All the tourists were gone by the time Edgar left the dock. Two other passengers still lingered about: a stranger dressed as a skulker, and then Norman. Ed resented Norman for being a chameleon, always camouflaging his true colors, and Norman enjoyed how much this unnerved Ed. It was to their mutual benefit that one of the few unspoken rules governing the Bazaar mandated silence until entering the market grounds, an exercise in paranoia left over from when law enforcement wasn’t receiving kickbacks from black-market activity.

From the dock it was another fifteen minutes, walking at a skulker’s pace, before reaching the freight elevator that descended underground into the Black Market Bazaar. Everything sold in the sprawl of rooms and warehouses below Belle Isle seemed to be defined by what it wasn’t – unlicensed weaponry, non-digital cigarettes, reverse-engineered electronics, alcohol that didn’t come from a vat, deconstructed software, really anything that wasn’t sold by Metronet Industries, the fiscal syndicate that owns and operates Detroit as well as most of the Mid West.

Ed had been buying his groceries from the Bazaar since moving back to the city last year. He savored every meal that was not liberated from a box or tube, a leftover sentiment from summers spent wrestling in the dish pit at one of the underground’s few full-service diners. Submerged up to his elbows in a stew of plates, pans, bleach and grime, Ed witnessed the occasional flare of brilliance from the restaurant’s listless chef, a man who had mastered the art of frying runny eggs and droopy bacon while sleeping off a perpetual hangover.

All these years later, the diner was long gone.

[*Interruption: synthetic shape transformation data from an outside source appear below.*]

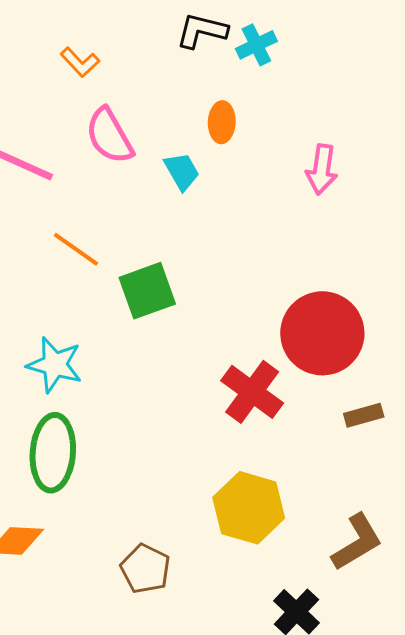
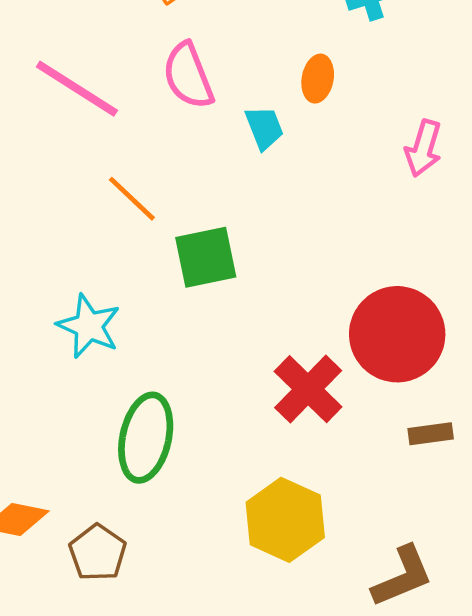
green ellipse: (53, 453) -> (146, 438), moved
brown pentagon: (145, 569) -> (98, 553), moved

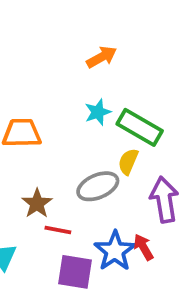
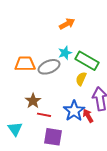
gray ellipse: (98, 186) -> (49, 67), moved
red arrow: (143, 247) -> (88, 116), moved
blue star: (115, 251) -> (74, 111), moved

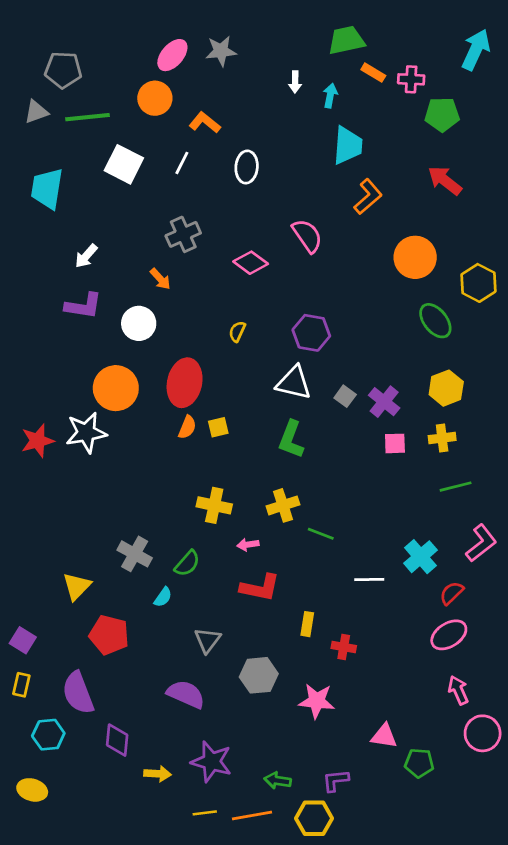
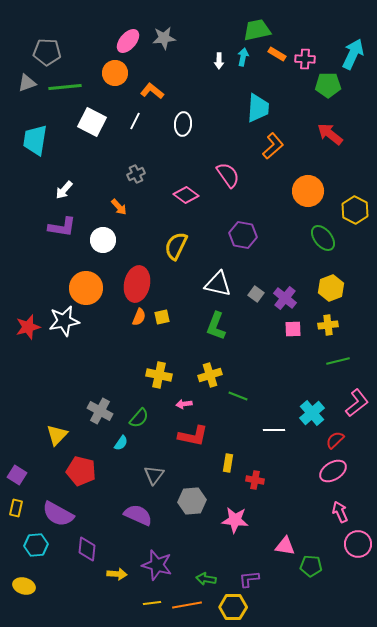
cyan arrow: (476, 50) -> (353, 54), moved
cyan arrow: (330, 96) -> (243, 57), moved
gray cross: (183, 234) -> (136, 174), size x0.7
yellow semicircle: (237, 331) -> (176, 246), size x1.8
purple hexagon: (311, 333) -> (243, 235), moved
purple semicircle: (78, 693) -> (58, 514), turned -40

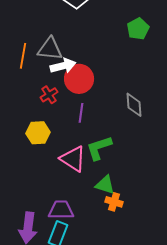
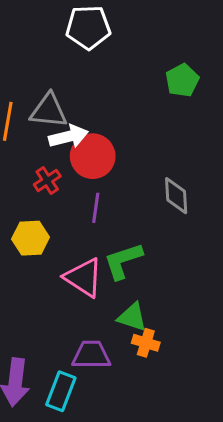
purple trapezoid: (61, 210) -> (91, 355), moved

Businesses come and go in the Black Market Bazaar, yet Trader’s Post seemed immune to this precedent. The grocery store was always crowded with fresh produce, unprocessed delicacies and a clientele hungry for real food. Ed grabbed his weekly fix of wholesome sustenance before leaving to get Jimmy’s eggs. The Post wouldn’t dare carry something that delicate so he headed for a swankier sector of the underground.

Del was the only vendor Edgar knew on Moneymaker Lane. Before opening a bakery amongst those who dealt in indulgent amenities at correspondingly indulgent rates, Del made a name for himself by providing an endless flood of eggs, meats, breads and other foodstuffs to the Bazaar’s rotating cast of restaurants. It was rumored that he was a geneticist before setting up shop in the Bazaar and that all his goods were grown in a hidden laboratory.

Ed couldn’t taste any science on the bacon he had used to fetch for the diner whenever supplies were low. He never noticed anything different about the bread Del baked, other than that it was less brick-like than the grains offered by the Post; so much so that Ed was once tempted to lift some using the five-finger discount to which so many cocksure youths believe themselves entitled.

Del, in turn, introduced the rebellious teenager to the intricacies of the culinary arts during his six-month stint doing inventory at Del’s storeroom – a rather lenient sentence compared to most instances of Bazaar justice.

“Well if it isn’t sir stickyfingers himself. How goes it, Mr. Rivers?”

“Same ol’story, Del. Grabbing some groceries and I’ve got to pay the toll. Jimmy’s after eggs again, fixing to make one of his quiches is my guess.” The RaceWorm was furnished with a rather impressive galley from which many delicious meals spawned.

“You’re in luck, kiddo. Clucketta and company have been hard at work. How many are ya after?”